Belarus President Alexander Lukashenko has ruled the ex-Soviet nation of 10 million with an iron hand for a quarter century, showing little tolerance for dissent or free media and extending his rule through elections that the West has described as neither free nor fair.
In Sunday’s election, 516 candidates are contesting 110 parliament seats but opposition candidates were not allowed to run for various reasons, including “unfounded criticism of the government.”
“We are seeing that there is no election as such and the government itself decides who should be a parliament member,” said Valery Ukhnalev, a candidate of the left-wing Fair World opposition party.
The current parliament has just two opposition members, and election officials have refused to let them run again, citing technical reasons.
“The authorities don’t need the opposition even for decorum, because the trust in the incumbent leader is fading,” said one of them, Alena Anisim.
About a quarter of the nation’s voters have already cast their ballots in early voting, a process that began Monday and is seen by the opposition as fraught with abuse. Ballot boxes stand unguarded during the early voting process and vote count is done without observers being present.
Election officials have denied opposition claims of voting violations even when presented with concrete evidence of fraud.
An independent observer filmed a woman who tried to stuff a pile of ballots into a ballot box during early voting at a polling station in Brest, a city on the border with Poland. But Election Commission chief Lydia Yermoshina, who has held the job for 23 years, responded by saying the observer who made the video should be stripped of his accreditation.
“It doesn’t matter what an observer says,” she said. “The most important thing is the ballot box. The truth is determined by the vote count.”
The campaign has proceeded without rallies, television debates or even street advertising.
“The election campaign has been largely invisible,” said Alexander Klaskovsky, an independent political expert. “It has followed a rigid scenario, with the most active and vocal government foes being excluded.”
He said Lukashenko sees the parliamentary vote as practice for next year, when he will seek a sixth five-year term.
“The Belarusian leader is already thinking about the next year’s presidential election,” Klaskovsky said. “And so they practice the ‘no frills’ scenario.”

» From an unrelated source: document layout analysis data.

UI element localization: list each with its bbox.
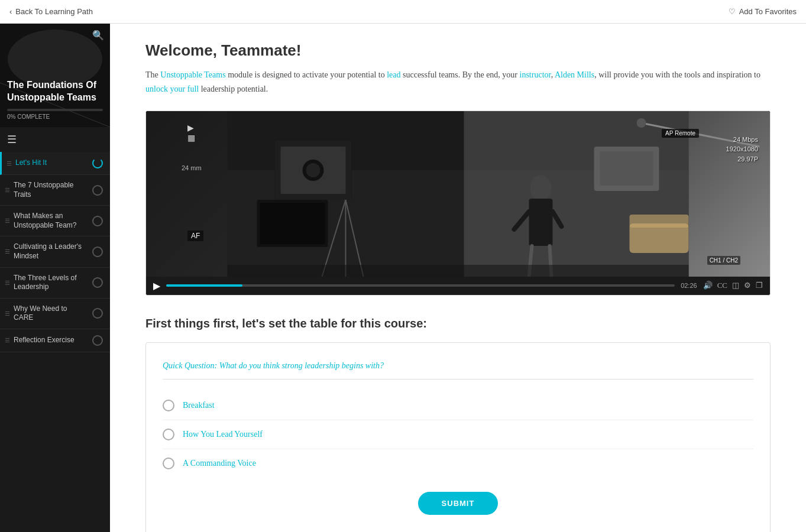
sidebar-hero: 🔍 The Foundations Of Unstoppable Teams 0…: [0, 24, 110, 127]
fullscreen-icon[interactable]: ❐: [756, 281, 763, 290]
ap-remote-label: AP Remote: [662, 129, 699, 138]
video-scene: AP Remote 24 Mbps1920x108029.97P 24 mm ▶…: [146, 111, 770, 277]
svg-point-9: [637, 118, 646, 128]
quiz-option-label: Breakfast: [183, 401, 215, 410]
content-area: Welcome, Teammate! The Unstoppable Teams…: [110, 24, 806, 532]
quiz-radio-lead-yourself[interactable]: [163, 429, 174, 440]
subtitles-icon[interactable]: CC: [717, 281, 727, 290]
svg-rect-16: [529, 199, 553, 246]
heart-icon: ♡: [729, 7, 736, 16]
svg-rect-25: [228, 265, 689, 277]
video-progress: [166, 284, 242, 287]
video-preview[interactable]: AP Remote 24 Mbps1920x108029.97P 24 mm ▶…: [146, 111, 770, 277]
unlock-link[interactable]: unlock your full: [145, 85, 199, 93]
drag-icon: ☰: [5, 218, 10, 224]
sidebar-item-reflection[interactable]: ☰ Reflection Exercise: [0, 329, 110, 352]
quiz-radio-breakfast[interactable]: [163, 400, 174, 411]
sidebar-item-why-care[interactable]: ☰ Why We Need to CARE: [0, 299, 110, 329]
sidebar-item-label: The 7 Unstoppable Traits: [14, 181, 89, 199]
quiz-option-label: A Commanding Voice: [183, 459, 256, 468]
sidebar-item-three-levels[interactable]: ☰ The Three Levels of Leadership: [0, 268, 110, 299]
sidebar: 🔍 The Foundations Of Unstoppable Teams 0…: [0, 24, 110, 532]
drag-icon: ☰: [5, 248, 10, 255]
video-timeline[interactable]: [166, 284, 675, 287]
video-container: AP Remote 24 Mbps1920x108029.97P 24 mm ▶…: [145, 111, 771, 296]
back-label: Back To Learning Path: [15, 7, 93, 16]
drag-icon: ☰: [5, 310, 10, 317]
sidebar-item-label: Reflection Exercise: [14, 336, 89, 345]
video-time: 02:26: [681, 282, 697, 289]
lead-link[interactable]: lead: [387, 70, 400, 79]
back-arrow-icon: ‹: [9, 7, 12, 16]
alden-mills-link[interactable]: Alden Mills: [555, 70, 594, 79]
item-status-circle: [92, 335, 103, 346]
quiz-question: Quick Question: What do you think strong…: [163, 359, 753, 379]
volume-icon[interactable]: 🔊: [703, 281, 713, 290]
quiz-question-text: What do you think strong leadership begi…: [217, 361, 384, 370]
video-stats: 24 Mbps1920x108029.97P: [726, 135, 758, 164]
item-status-circle: [92, 246, 103, 257]
item-status-circle: [92, 308, 103, 319]
sidebar-item-label: Let's Hit It: [15, 158, 89, 168]
video-play-overlay: ▶▦: [187, 123, 195, 143]
back-to-learning-path[interactable]: ‹ Back To Learning Path: [9, 7, 93, 16]
quiz-option-label: How You Lead Yourself: [183, 430, 263, 439]
sidebar-item-what-makes[interactable]: ☰ What Makes an Unstoppable Team?: [0, 206, 110, 236]
sidebar-item-7-traits[interactable]: ☰ The 7 Unstoppable Traits: [0, 175, 110, 206]
progress-bar-container: [7, 109, 103, 111]
item-status-circle: [92, 185, 103, 196]
video-controls: ▶ 02:26 🔊 CC ◫ ⚙ ❐: [146, 277, 770, 295]
top-nav: ‹ Back To Learning Path ♡ Add To Favorit…: [0, 0, 806, 24]
quiz-option-commanding-voice[interactable]: A Commanding Voice: [163, 449, 753, 478]
sidebar-item-label: The Three Levels of Leadership: [14, 274, 89, 292]
favorites-label: Add To Favorites: [739, 7, 797, 16]
sidebar-item-label: What Makes an Unstoppable Team?: [14, 212, 89, 230]
quiz-card: Quick Question: What do you think strong…: [145, 342, 771, 532]
section-title: First things first, let's set the table …: [145, 317, 771, 330]
item-status-circle: [92, 277, 103, 288]
welcome-description: The Unstoppable Teams module is designed…: [145, 68, 771, 96]
svg-rect-11: [260, 203, 325, 244]
sidebar-item-lets-hit-it[interactable]: ☰ Let's Hit It: [0, 152, 110, 175]
sidebar-item-label: Cultivating a Leader's Mindset: [14, 242, 89, 261]
video-af-label: AF: [187, 231, 203, 241]
svg-rect-24: [630, 215, 689, 228]
quiz-radio-commanding-voice[interactable]: [163, 458, 174, 469]
progress-text: 0% COMPLETE: [7, 113, 103, 120]
item-status-circle: [92, 216, 103, 226]
video-mm-label: 24 mm: [182, 164, 202, 171]
sidebar-item-label: Why We Need to CARE: [14, 304, 89, 323]
drag-icon: ☰: [5, 280, 10, 286]
add-to-favorites[interactable]: ♡ Add To Favorites: [729, 7, 797, 16]
pip-icon[interactable]: ◫: [732, 281, 739, 290]
svg-point-15: [530, 175, 552, 201]
svg-rect-23: [630, 223, 689, 253]
submit-button[interactable]: SUBMIT: [418, 492, 499, 515]
drag-icon: ☰: [5, 337, 10, 343]
menu-icon[interactable]: ☰: [0, 127, 110, 152]
sidebar-course-title: The Foundations Of Unstoppable Teams: [7, 79, 103, 104]
unstoppable-teams-link[interactable]: Unstoppable Teams: [160, 70, 225, 79]
play-button[interactable]: ▶: [153, 280, 160, 291]
sidebar-hero-content: The Foundations Of Unstoppable Teams 0% …: [7, 79, 103, 120]
welcome-title: Welcome, Teammate!: [145, 41, 771, 60]
item-status-circle: [92, 158, 103, 168]
drag-icon: ☰: [7, 160, 12, 167]
quiz-option-breakfast[interactable]: Breakfast: [163, 391, 753, 420]
settings-icon[interactable]: ⚙: [744, 281, 751, 290]
video-control-icons: 🔊 CC ◫ ⚙ ❐: [703, 281, 763, 290]
drag-icon: ☰: [5, 187, 10, 193]
video-ch-label: CH1 / CH2: [707, 256, 740, 265]
svg-point-7: [306, 163, 321, 177]
search-icon[interactable]: 🔍: [92, 30, 104, 41]
sidebar-item-cultivating[interactable]: ☰ Cultivating a Leader's Mindset: [0, 236, 110, 267]
quiz-question-prefix: Quick Question:: [163, 361, 217, 370]
instructor-link[interactable]: instructor: [520, 70, 551, 79]
svg-rect-22: [600, 151, 653, 186]
quiz-option-lead-yourself[interactable]: How You Lead Yourself: [163, 420, 753, 449]
sidebar-items: ☰ Let's Hit It ☰ The 7 Unstoppable Trait…: [0, 152, 110, 532]
main-layout: 🔍 The Foundations Of Unstoppable Teams 0…: [0, 24, 806, 532]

Lukashenko himself described his vision of a new parliament at a recent meeting, saying that about one-third of current members should be re-elected.

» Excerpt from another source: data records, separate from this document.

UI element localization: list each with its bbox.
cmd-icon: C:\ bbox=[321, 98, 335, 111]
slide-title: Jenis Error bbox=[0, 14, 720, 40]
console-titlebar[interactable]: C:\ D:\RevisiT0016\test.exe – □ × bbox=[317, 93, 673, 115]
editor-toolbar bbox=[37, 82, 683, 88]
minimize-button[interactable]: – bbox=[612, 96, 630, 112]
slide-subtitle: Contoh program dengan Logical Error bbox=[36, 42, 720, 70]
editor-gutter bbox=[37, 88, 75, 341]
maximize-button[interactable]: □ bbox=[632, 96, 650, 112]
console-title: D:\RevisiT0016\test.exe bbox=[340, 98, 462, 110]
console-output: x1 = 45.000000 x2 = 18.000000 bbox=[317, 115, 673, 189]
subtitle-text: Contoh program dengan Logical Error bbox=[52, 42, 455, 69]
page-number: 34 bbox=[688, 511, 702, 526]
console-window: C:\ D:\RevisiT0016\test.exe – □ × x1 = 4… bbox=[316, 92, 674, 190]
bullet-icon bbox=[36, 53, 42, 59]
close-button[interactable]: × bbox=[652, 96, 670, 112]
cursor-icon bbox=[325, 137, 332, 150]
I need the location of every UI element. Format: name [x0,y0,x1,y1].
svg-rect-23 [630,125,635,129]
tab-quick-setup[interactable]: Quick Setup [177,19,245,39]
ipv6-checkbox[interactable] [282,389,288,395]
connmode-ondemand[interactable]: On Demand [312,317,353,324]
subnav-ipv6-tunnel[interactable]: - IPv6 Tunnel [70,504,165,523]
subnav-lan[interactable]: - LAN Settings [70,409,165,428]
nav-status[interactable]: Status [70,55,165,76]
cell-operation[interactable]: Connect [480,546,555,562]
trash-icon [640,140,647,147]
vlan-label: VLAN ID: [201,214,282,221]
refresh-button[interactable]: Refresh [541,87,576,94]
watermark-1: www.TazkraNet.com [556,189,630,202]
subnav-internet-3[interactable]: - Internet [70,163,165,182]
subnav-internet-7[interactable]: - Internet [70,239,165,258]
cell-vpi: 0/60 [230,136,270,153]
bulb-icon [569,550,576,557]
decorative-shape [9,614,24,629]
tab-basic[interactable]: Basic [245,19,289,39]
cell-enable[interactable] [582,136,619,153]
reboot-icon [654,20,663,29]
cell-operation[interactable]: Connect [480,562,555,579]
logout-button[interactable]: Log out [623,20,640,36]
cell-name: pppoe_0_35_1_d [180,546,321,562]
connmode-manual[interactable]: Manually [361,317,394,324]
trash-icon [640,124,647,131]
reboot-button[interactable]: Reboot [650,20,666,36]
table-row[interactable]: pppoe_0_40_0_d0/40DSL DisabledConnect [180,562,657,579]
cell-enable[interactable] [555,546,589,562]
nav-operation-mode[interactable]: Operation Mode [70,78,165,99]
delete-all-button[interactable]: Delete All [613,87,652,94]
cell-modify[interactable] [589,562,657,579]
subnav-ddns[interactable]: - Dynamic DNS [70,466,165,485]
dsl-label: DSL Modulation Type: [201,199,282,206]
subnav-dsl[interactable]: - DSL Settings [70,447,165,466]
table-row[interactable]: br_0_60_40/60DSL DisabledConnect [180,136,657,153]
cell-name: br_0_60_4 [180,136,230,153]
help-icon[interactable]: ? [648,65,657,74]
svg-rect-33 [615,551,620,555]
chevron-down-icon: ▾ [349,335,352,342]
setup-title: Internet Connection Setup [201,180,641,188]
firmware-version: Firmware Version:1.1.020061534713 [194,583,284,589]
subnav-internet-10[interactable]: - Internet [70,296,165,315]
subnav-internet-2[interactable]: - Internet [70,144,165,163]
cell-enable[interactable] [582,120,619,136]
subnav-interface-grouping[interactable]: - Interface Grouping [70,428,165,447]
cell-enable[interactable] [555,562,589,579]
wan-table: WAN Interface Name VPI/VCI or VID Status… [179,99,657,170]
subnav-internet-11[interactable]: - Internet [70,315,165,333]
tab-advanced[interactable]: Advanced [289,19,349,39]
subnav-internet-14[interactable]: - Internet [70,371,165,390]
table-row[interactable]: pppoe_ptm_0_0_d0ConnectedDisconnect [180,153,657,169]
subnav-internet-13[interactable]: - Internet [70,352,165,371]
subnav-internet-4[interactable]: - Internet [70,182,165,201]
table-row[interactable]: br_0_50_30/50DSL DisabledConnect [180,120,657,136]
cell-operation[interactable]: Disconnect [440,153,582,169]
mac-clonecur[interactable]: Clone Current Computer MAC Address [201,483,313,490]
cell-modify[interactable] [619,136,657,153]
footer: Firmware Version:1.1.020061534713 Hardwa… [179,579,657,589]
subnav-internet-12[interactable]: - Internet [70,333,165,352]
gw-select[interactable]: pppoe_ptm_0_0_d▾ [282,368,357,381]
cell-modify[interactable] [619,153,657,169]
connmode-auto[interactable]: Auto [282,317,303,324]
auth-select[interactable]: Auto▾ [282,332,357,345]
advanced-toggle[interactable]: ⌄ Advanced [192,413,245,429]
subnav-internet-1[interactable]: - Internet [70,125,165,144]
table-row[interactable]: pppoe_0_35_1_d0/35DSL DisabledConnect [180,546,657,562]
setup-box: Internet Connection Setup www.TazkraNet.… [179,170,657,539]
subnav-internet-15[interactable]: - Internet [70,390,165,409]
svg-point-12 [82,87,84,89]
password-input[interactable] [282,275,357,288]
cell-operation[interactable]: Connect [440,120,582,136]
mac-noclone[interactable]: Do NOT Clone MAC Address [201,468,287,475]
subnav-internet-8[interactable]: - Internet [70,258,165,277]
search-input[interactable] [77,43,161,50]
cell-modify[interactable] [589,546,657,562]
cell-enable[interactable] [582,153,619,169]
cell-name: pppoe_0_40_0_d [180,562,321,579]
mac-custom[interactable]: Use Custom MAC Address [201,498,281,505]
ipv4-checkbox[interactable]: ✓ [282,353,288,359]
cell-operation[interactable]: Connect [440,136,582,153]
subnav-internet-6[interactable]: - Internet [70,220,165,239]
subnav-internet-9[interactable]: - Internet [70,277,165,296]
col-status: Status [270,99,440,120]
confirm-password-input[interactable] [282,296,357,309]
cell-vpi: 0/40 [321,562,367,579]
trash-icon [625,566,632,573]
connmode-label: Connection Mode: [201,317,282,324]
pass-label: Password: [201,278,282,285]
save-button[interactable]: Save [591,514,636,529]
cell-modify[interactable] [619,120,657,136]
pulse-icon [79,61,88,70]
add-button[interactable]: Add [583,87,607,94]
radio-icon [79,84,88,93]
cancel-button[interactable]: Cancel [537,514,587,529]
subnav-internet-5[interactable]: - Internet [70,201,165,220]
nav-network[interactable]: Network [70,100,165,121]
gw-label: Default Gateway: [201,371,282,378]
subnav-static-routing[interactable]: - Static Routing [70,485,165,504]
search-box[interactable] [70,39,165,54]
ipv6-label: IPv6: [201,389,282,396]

“Stability is the most important thing, and people who come to parliament should be responsible and normal and focus on development, not destruction,” the Belarusian leader said.
The U.S. and the European Union have continuously criticized Belarusian authorities for flawed elections and their crackdown on the opposition, introducing sanctions against Lukashenko's government. However, some of those penalties have been lifted in recent years as Belarus freed political prisoners as part of Lukashenko’s efforts to reach out to the West during tense times with Russia, Belarus’ main sponsor and ally.
Moscow has recently introduced higher prices for its oil supplies, dealing a heavy blow to Belarus, which has profited from the export of oil products made from cheap Russian crude. Lukashenko has criticized the price hike as part of the Kremlin’s efforts to coerce Belarus into a closer alliance.
Belarus has refused to recognize Russia’s 2014 annexation of Crimea and provided a platform for the Ukraine peace talks, which aim to resolve fighting in eastern Ukraine between government troops and Russia-backed separatists.
“Lukashenko has figured out that he could sell ‘stability’ and the West is ready to close their eyes on some things,” said Valery Karbalevich, an independent Minsk-based analyst.